(Page images and extracted text)
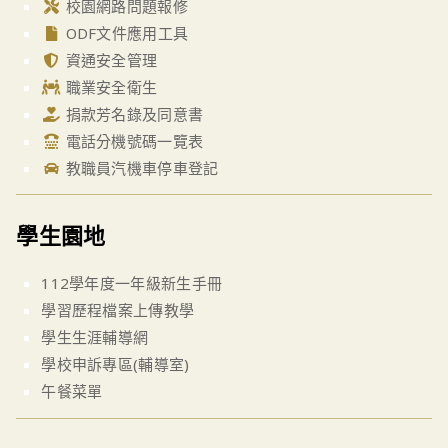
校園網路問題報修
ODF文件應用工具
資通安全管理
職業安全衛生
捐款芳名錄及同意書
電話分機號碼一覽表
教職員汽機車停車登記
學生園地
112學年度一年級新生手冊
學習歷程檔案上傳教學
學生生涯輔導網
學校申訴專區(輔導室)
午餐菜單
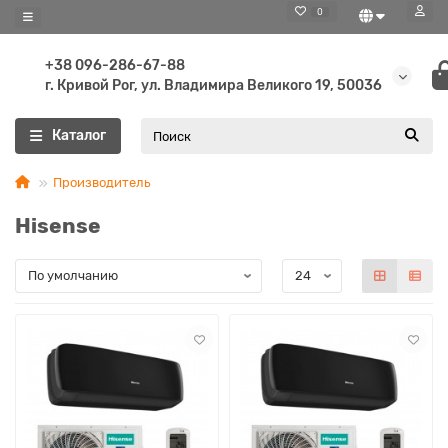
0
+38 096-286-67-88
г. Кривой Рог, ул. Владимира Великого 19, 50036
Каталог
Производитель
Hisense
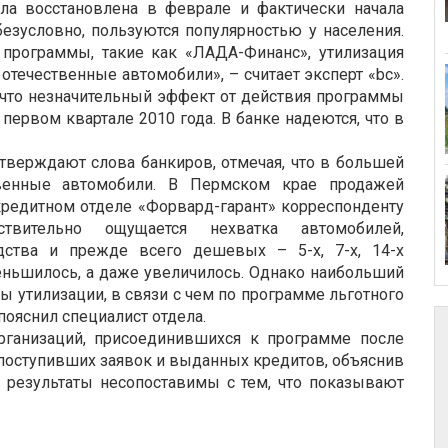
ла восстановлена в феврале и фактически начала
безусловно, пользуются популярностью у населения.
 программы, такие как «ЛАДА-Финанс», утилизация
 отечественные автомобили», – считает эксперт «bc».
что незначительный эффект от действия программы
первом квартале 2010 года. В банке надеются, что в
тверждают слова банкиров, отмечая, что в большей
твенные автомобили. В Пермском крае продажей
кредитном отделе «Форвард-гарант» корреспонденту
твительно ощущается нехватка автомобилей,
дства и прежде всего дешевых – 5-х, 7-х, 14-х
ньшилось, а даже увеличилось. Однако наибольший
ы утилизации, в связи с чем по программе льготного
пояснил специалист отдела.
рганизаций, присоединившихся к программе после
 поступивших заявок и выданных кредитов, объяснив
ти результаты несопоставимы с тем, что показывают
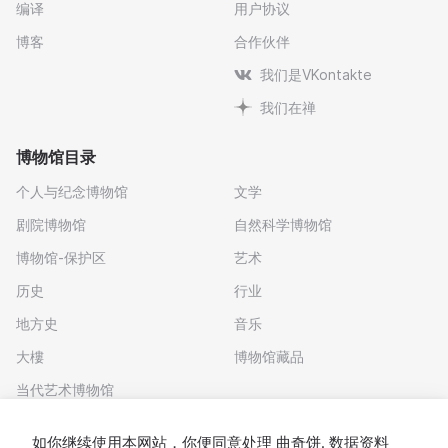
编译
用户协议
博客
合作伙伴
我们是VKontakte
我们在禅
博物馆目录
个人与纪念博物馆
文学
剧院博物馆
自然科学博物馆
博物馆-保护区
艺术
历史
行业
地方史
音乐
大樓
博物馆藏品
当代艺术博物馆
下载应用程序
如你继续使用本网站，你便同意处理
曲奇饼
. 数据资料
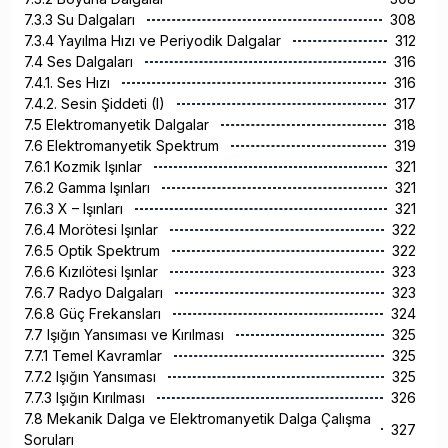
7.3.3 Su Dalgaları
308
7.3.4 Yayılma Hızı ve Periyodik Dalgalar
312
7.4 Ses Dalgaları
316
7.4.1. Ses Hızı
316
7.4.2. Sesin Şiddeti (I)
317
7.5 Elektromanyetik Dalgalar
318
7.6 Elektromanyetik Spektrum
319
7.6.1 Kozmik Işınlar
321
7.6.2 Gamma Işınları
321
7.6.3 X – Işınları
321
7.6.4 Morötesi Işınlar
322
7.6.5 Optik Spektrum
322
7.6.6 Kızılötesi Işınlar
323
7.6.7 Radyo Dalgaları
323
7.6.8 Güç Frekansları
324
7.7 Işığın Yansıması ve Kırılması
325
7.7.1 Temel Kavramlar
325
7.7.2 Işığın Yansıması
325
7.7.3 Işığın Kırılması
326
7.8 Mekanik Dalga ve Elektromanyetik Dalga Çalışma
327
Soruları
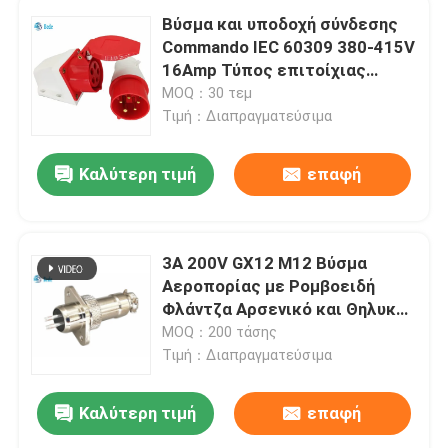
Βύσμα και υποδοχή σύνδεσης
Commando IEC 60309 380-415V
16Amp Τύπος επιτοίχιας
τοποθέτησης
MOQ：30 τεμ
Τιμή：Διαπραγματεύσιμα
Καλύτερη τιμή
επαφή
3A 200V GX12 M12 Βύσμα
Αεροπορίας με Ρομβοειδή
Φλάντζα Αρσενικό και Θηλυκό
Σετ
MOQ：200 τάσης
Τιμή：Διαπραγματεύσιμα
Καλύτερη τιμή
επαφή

Work item
Copy out all the lines of the records that include "Dalgaları".

Problem solution
7.3.3 Su Dalgaları
7.4 Ses Dalgaları
7.6.7 Radyo Dalgaları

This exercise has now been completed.